There is no shortage of fringe groups in the UK who will leap on any issue to promote their cause.
There are Covid Anti-Vaxxers who have demonstations from time to time. One of the leaders is Piers Corbyn, the brother of former leader of the Labour Party Jeremy Corbyn. He regularly gets arrested during protests.
However, the antidote to the anti-Vax tendency in the UK is the widespread support for the NHS which sometimes takes on the form of a weird secular religion. The faith in this institution trancends the brief careers of politicians and they spend most of their time proclaiming how much they support the Saints and Angels their white coats and uniforms that do such a heroic job in the NHS fighting the Covid virus. The faith that ordinary people have in the NHS has gone a long way to addressing peoples fears about vaccines such that the level of vaccine reluctance very limited compared to other countries.
Boris Johnsons Conservative party has managed to wrestle the Brexit issue from the Nigel Farage and the anti-EU UKIP party, which seems to have vanished. The costs of Brexit to the UK economy seems to have been eclipsed by the bigger effect of the Covid lockdowns.
The anti-immigration, xeno-phobes and general bigots seem to have their anti-foreigners sentiments addressed, again by the Conservatives. This time in the form of the Home Secretary, Pritti Patel who has set such an uncompromising stance on immigration that she sounds as if she would have few qualms about deporting her own parents. Such an elastic political institution seems to have taken the wind out of the sails of the psychotic fringe.
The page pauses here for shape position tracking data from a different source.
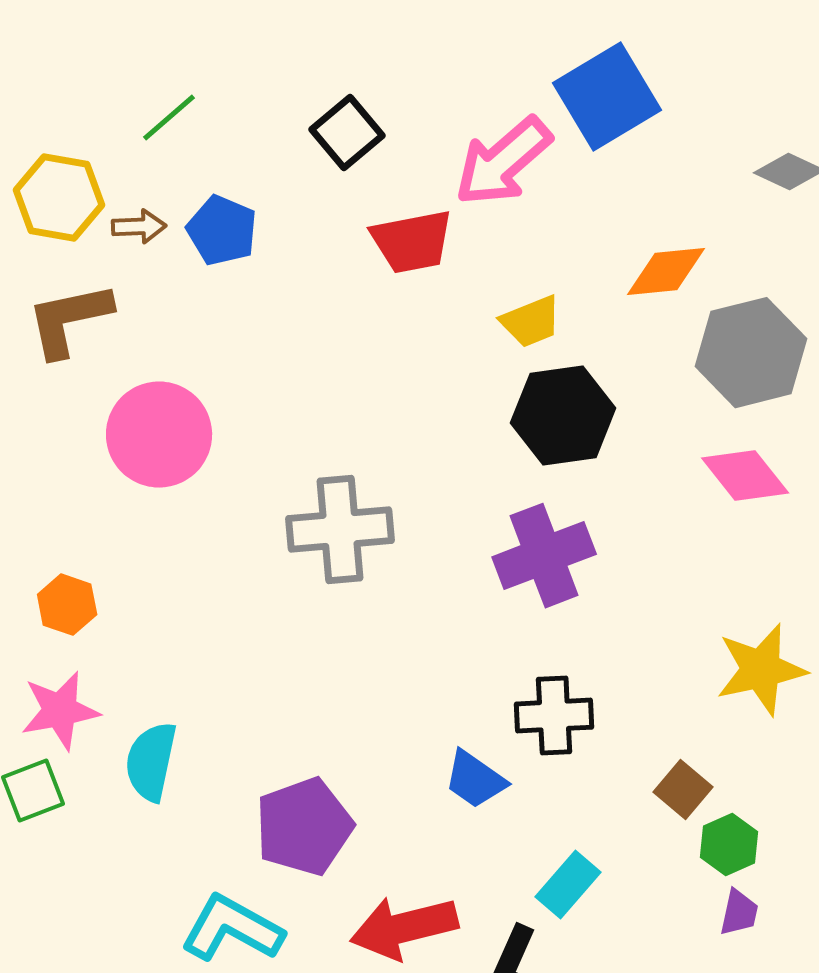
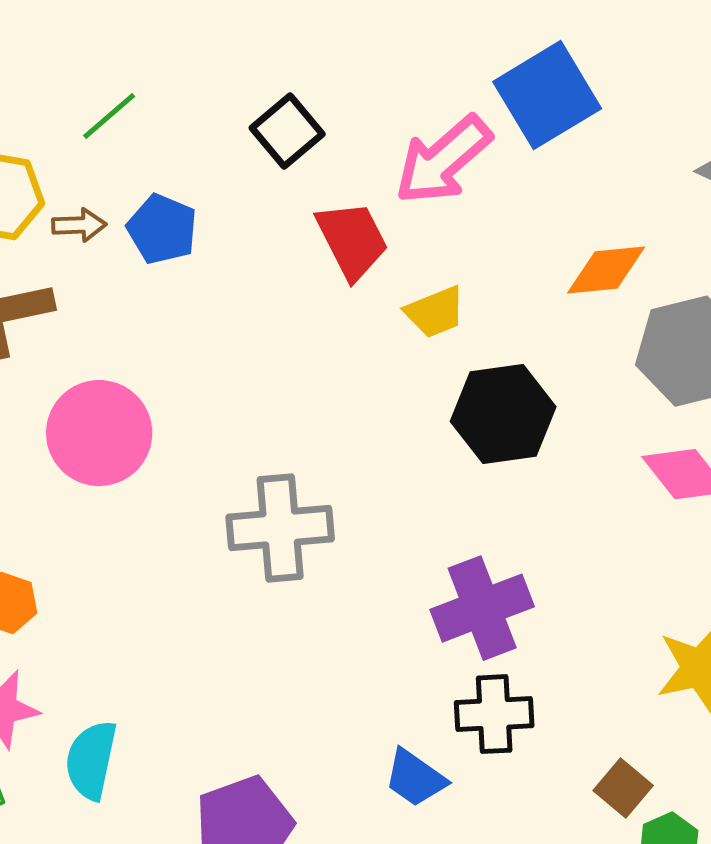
red trapezoid: (412, 242) -> (352, 240), turned -106
yellow trapezoid: (531, 322) -> (435, 312), moved
purple cross: (544, 556) -> (482, 608), moved

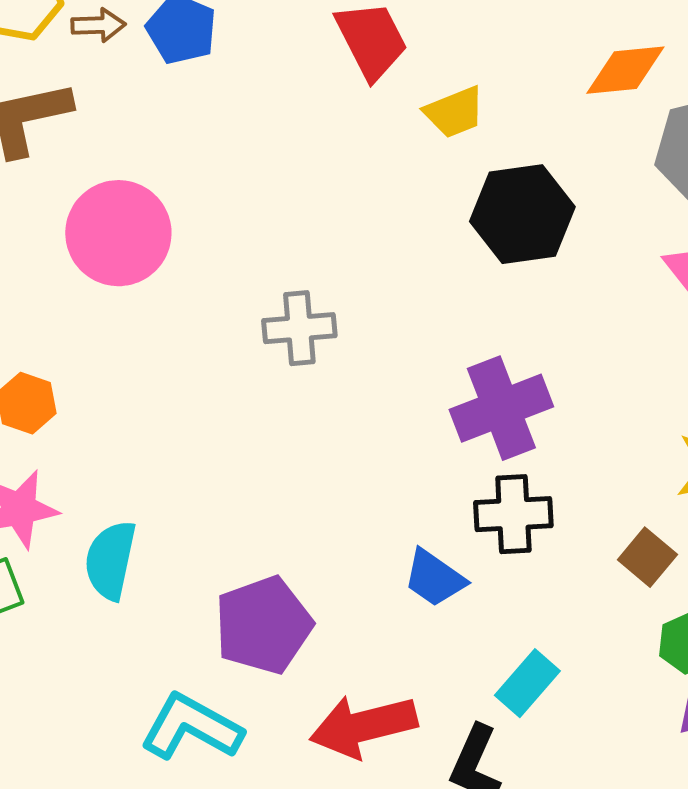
gray cross: (280, 528) -> (299, 328), size x0.7
brown square: (623, 788) -> (647, 557), moved

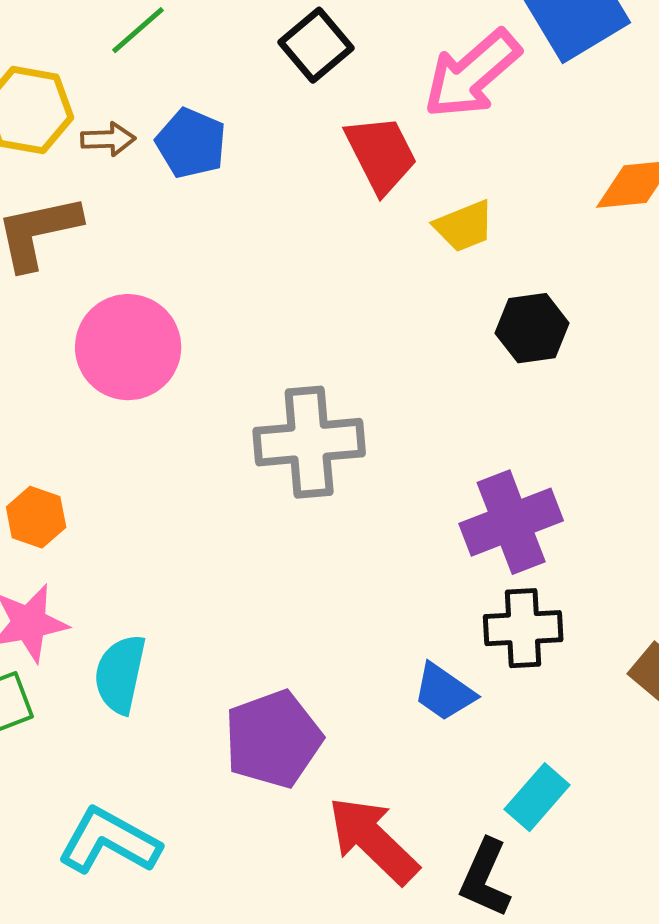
black hexagon: (522, 214) -> (532, 328), size x0.7
gray cross: (299, 328) -> (309, 442), size x1.5
red arrow: (363, 726) -> (373, 840), turned 58
cyan L-shape: (191, 727) -> (109, 841), moved

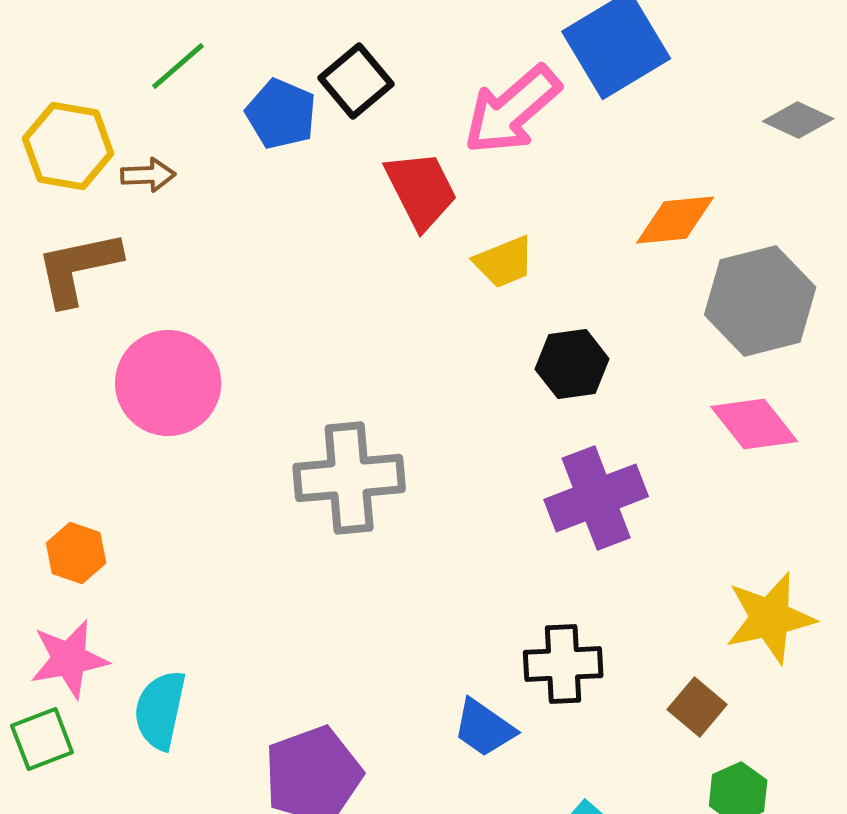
blue pentagon: (191, 143) -> (281, 114), moved
purple cross: (511, 522) -> (596, 498), moved

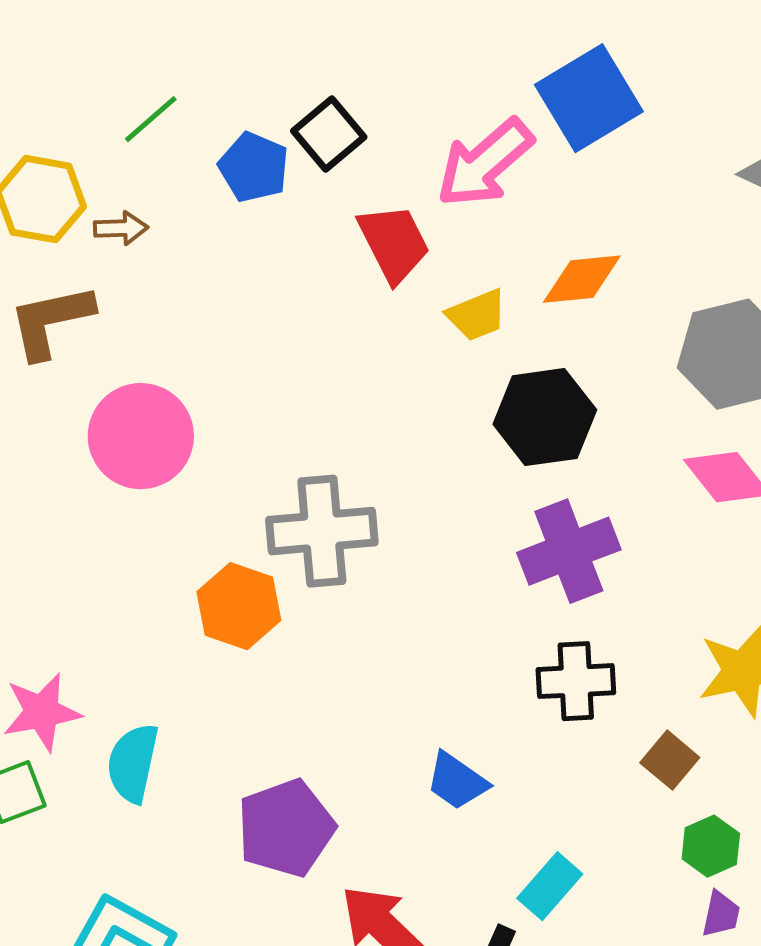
orange diamond: (675, 220) -> (582, 279), moved
black hexagon: (572, 364) -> (545, 417), size x1.4
orange hexagon: (76, 553) -> (239, 606), moved, size x1.4
black cross: (563, 664) -> (576, 681), moved

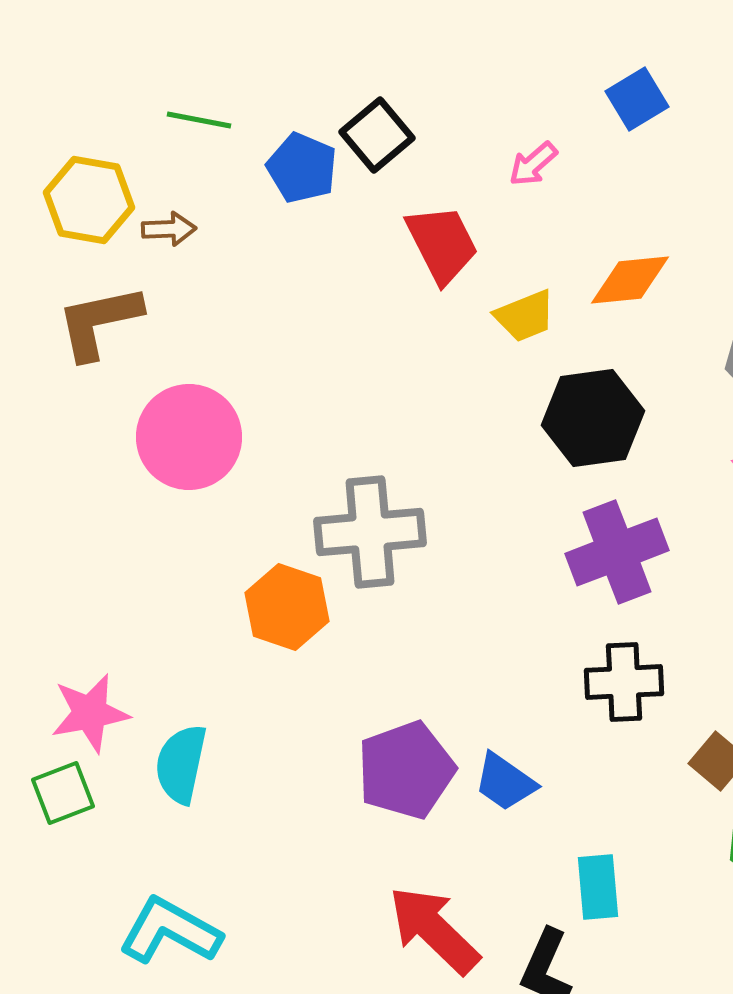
blue square: (589, 98) -> (637, 99), size x0.6
green line: (151, 119) -> (199, 120), turned 52
pink arrow: (485, 163) -> (533, 164), size x0.5
purple pentagon: (286, 828) -> (406, 770), moved
cyan rectangle: (550, 886) -> (598, 887), turned -46

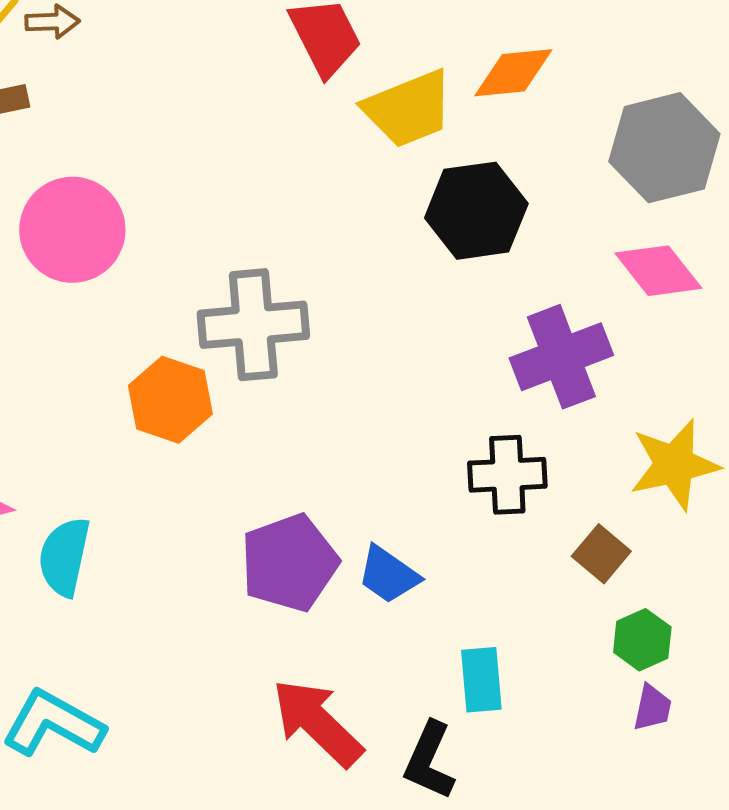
yellow trapezoid: (525, 316) -> (408, 109), size x1.5
purple cross: (617, 552) -> (561, 357), moved

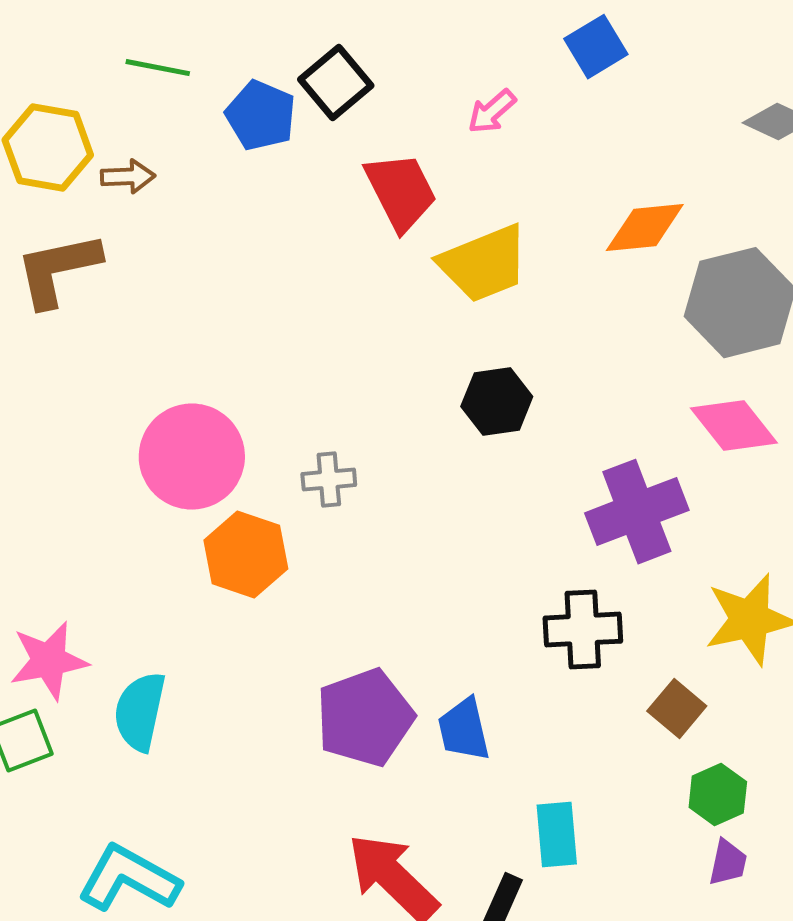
orange diamond: (513, 73) -> (645, 228), moved
black hexagon: (476, 211) -> (497, 402), moved, size x0.7
pink circle: (72, 230) -> (192, 457), moved
gray cross: (253, 325) -> (329, 480), size x0.5
blue trapezoid: (388, 575) -> (464, 730), turned 42

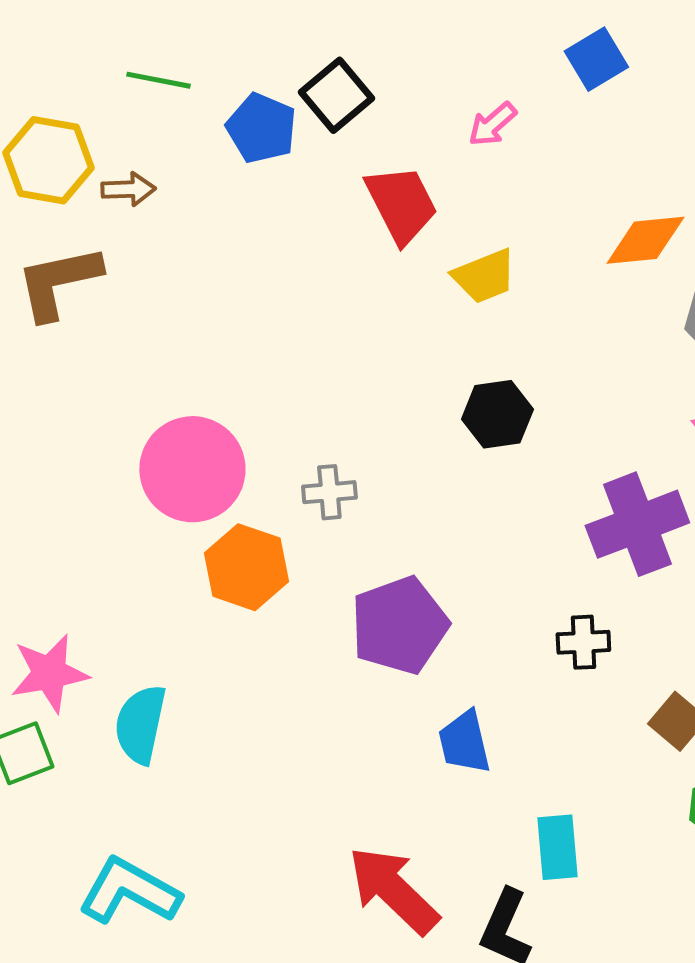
yellow trapezoid: (484, 264) -> (484, 276), size x0.7
black cross: (583, 630) -> (583, 642), size x0.7
purple pentagon: (365, 718) -> (399, 625), moved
There has been nothing like the dramatic culture wars and deeply partisan politics that have spread across the US during the Trump years.
On the Continent, it is a different story. Few can beat the French for how much they despise their politicians and they regularly take to the streets to express their anger.
The ‘vaccine passport’ seems to be the big issue. This touches a lot of raw nerves. It is an inconvenience when travelling between countries, but if it is applied internally, that is a different matter. If you need to show it to your employers or in any public place, that kind of crosses a line for a very broad section of the population. The UK politicians are tip toeing around the issue and hoping it will go away. There are an awful lot of groups that don’t want to be on the recieving end of someones anger at been denied access to a public place. Least of all the police in the UK, who are very worried about having to enforce some ill concieved law.
On the Continent, where ID cards are common and you are obliged to carry them to show the police. Add vaccination status to that existing tension between the people and the authorities and there will be protests. We will see whether they grow big and loud enough to worry the politicians.
It is not so much people being psychotic, it is the politicians who fail to understand the limits of their authority. From time to time they need to be told.
The crazies will certainly be there, high as kites and keen to storm the barricades. But they may get support from the general public who object to a vaccine passport law, at the same time as accepting that there is a public health emergency. The French are have a tendency towards hypochonria at the best of times. Quite conflicted.